Recursive Descent Parser - Spicery/Nutmeg GitHub Wiki
Recursive Descent Parsing with Precedence
The syntax is suitable for a style of parsing called recursive descent and this section outlines an implementation of an extensible parser are outlined here. The idea is to drive the parser from a table that maps tokens into specialised 'mini-parsers'.
Tokens
For our purposes, tokens will fall into the following categories:
- literal constants e.g.
"foo",123.7 - identifiers e.g.
x,the_bad_play,Oboe - syntax-word e.g.
if,+,endfor,),],then - punctuation e.g.
),],endif,then,do
Syntax-words have mini-parser-functions associated with them. They come in two flavours, prefixers and postfixers. Normally these are completely distinct but there are a few tokens (e.g. () that are both.
- prefixers e.g.
if,[,let,( - postfixers e.g.
+,*,,,(
Prefix-words are allowed to start expressions and postfix-words allow expressions to be continued.
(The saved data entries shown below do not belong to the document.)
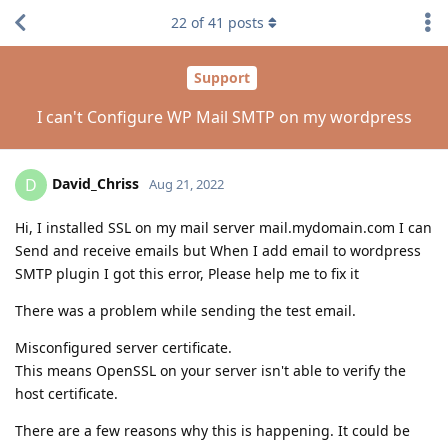
22
of
41
posts
Support
I can't Configure WP Mail SMTP on my wordpress
David_Chriss
D
Aug 21, 2022
Hi, I installed SSL on my mail server mail.mydomain.com I can
Send and receive emails but When I add email to wordpress
SMTP plugin I got this error, Please help me to fix it
There was a problem while sending the test email.
Misconfigured server certificate.
This means OpenSSL on your server isn't able to verify the
host certificate.
There are a few reasons why this is happening. It could be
The trick is to implement operator precedence. To do this we give postfix-words numerical precedences, which conventionally is in a fixed range (e.g. 0 to 100). These are used to determine binding. A lower numerical precedence binds more tightly and, by convention, the precedence of general expressions might be a fixed value (e.g. 100). For example, the + token might have a precedence of (say) 60 and * might have a precedence of (say) 30. This would mean that in the expression a * b + c the parser will group it the way we want as (a * b) + c.
Recursive Descent
The idea is that we drive a main expression parser (readExpression) that uses the mini-parsers. Each mini-parser is a function that consumes tokens from a (peekable) token-generator to return a code-tree. Here's the basic structure of a recursive descent parser that includes precedence:
def readExpression( prec, source ):
token = source.peekOrElse()
if token:
if token.isPostfixer():
raise Exception( f'Unexpected token in bagging area: {token}' )
else:
source.pop()
if token.isPrefixer():
sofar = token.runPrefixMiniParser( source )
else:
sofar = token.toCodeTree()
while True:
token = source.peekOrElse()
if not token or not token.isPostfixer(): break
p = token.precedence()
if not p <= prec: break
source.pop()
sofar = token.runPostfixMiniParser( p, sofar, source )
return sofar
else:
raise Exception( 'Unexpected end of input' )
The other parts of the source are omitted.